#### [EXERCISE REQUIREMENTS]
Look below. Copy each line that has "named" in it.

[SUPPLIED DATA]

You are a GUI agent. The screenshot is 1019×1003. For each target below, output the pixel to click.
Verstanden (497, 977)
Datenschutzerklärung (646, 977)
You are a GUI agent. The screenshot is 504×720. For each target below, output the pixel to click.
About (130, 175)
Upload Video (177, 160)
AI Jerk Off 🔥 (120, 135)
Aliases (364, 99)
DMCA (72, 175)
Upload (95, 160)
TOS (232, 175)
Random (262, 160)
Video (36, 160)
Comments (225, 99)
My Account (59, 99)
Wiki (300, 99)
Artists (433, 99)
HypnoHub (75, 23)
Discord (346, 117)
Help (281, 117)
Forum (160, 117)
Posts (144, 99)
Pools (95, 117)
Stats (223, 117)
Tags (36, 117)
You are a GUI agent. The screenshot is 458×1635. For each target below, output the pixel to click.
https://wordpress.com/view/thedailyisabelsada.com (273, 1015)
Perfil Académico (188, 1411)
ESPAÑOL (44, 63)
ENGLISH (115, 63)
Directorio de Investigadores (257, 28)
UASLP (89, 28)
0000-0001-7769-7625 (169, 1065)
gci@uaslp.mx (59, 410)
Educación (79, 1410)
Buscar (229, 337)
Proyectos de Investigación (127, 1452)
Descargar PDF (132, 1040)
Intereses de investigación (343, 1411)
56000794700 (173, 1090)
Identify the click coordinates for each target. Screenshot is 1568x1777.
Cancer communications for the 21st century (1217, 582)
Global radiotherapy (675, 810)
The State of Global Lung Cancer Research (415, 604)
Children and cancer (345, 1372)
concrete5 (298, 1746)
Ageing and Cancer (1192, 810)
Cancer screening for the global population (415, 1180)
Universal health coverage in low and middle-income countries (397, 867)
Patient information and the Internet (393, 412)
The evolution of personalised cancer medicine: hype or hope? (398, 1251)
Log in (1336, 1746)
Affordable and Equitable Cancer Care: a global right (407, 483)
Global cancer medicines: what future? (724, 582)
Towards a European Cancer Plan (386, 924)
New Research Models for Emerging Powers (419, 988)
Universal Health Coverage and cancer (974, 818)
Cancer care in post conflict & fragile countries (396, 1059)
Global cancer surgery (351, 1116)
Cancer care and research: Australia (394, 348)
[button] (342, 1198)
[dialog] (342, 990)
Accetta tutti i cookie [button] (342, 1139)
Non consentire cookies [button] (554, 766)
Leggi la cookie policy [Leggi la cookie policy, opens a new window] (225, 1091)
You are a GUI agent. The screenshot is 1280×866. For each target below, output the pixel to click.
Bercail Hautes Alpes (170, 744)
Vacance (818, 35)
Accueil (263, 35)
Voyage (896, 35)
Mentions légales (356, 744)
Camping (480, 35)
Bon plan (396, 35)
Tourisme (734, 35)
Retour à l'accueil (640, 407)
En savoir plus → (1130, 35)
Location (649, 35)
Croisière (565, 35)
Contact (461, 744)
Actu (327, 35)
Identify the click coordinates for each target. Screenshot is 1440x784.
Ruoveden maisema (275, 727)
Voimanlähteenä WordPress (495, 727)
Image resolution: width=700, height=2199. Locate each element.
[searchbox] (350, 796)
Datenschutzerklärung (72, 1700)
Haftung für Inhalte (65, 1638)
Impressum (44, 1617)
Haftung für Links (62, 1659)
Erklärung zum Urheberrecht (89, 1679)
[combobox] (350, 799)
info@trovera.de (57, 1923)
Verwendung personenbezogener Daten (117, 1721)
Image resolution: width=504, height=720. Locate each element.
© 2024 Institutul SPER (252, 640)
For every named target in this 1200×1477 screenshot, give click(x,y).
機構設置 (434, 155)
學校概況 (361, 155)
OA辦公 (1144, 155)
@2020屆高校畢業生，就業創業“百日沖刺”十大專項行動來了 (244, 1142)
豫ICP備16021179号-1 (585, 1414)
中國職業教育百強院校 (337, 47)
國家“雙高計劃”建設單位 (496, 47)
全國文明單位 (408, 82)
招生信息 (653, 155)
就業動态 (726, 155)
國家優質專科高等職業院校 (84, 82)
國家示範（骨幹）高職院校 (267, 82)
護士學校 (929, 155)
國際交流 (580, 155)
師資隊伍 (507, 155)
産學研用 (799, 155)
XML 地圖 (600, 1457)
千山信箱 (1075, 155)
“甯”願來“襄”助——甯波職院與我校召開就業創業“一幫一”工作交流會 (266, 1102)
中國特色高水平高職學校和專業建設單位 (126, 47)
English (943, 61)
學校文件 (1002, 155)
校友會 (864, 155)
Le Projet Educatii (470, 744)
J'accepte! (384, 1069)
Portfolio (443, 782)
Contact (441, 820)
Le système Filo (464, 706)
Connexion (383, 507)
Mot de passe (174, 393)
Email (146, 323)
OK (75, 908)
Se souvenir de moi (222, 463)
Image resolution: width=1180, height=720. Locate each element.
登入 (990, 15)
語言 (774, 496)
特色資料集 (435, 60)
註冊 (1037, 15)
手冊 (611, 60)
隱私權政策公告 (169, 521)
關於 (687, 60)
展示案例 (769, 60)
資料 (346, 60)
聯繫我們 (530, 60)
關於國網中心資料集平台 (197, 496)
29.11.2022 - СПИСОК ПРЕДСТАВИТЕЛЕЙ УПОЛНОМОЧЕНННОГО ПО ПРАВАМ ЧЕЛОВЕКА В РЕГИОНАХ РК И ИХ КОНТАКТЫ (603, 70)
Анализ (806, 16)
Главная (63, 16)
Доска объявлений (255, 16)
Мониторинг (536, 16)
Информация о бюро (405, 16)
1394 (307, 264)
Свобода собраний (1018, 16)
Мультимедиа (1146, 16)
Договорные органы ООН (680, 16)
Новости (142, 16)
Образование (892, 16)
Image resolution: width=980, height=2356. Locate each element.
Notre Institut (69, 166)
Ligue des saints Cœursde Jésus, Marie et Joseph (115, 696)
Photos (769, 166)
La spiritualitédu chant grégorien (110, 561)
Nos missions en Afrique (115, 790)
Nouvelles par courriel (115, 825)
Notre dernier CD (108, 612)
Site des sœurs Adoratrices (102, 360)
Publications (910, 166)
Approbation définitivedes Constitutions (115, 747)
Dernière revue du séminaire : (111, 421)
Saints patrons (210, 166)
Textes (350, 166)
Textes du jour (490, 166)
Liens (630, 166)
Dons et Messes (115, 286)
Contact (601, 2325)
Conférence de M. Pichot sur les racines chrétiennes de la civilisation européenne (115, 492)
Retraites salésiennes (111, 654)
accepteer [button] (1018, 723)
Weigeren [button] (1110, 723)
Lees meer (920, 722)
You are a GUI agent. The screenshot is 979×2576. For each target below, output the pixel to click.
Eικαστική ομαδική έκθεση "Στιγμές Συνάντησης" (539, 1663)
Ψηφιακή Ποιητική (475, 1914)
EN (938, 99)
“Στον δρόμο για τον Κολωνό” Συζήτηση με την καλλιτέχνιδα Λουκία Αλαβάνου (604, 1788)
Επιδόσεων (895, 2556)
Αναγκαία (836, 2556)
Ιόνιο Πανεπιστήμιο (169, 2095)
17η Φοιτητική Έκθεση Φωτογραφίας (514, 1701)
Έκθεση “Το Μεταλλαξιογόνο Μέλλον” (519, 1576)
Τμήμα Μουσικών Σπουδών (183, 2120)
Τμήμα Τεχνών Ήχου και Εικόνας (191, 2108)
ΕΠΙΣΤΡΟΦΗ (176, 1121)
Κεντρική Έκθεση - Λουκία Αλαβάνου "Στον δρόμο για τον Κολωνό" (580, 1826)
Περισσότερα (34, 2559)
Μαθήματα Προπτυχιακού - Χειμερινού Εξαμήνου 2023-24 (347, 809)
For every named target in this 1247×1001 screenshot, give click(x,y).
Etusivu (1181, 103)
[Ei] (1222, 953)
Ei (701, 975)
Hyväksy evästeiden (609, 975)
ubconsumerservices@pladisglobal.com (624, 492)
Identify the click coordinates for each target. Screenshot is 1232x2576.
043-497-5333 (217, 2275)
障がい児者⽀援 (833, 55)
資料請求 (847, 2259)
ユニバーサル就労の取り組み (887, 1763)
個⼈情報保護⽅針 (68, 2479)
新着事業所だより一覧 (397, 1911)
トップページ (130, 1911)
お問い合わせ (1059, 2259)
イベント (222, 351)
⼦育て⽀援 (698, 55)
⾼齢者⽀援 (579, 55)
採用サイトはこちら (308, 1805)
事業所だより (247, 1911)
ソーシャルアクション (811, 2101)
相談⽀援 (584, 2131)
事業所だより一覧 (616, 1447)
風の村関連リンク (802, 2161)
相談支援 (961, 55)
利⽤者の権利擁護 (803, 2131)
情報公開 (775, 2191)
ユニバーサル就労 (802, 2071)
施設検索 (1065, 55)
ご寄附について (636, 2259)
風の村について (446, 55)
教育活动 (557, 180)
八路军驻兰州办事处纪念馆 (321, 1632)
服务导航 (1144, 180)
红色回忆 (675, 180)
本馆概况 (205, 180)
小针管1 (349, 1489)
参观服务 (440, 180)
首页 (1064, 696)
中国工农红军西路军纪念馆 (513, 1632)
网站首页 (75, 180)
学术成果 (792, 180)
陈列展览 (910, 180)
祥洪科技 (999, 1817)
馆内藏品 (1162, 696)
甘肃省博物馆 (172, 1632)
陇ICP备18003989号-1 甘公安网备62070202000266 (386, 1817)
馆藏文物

[/SUPPLIED DATA]

#### [SOLUTION FOR THIS TASK]
For every named target in this 1200×1477 screenshot, give click(x,y).
For every named target in this 1247×1001 screenshot, give click(x,y).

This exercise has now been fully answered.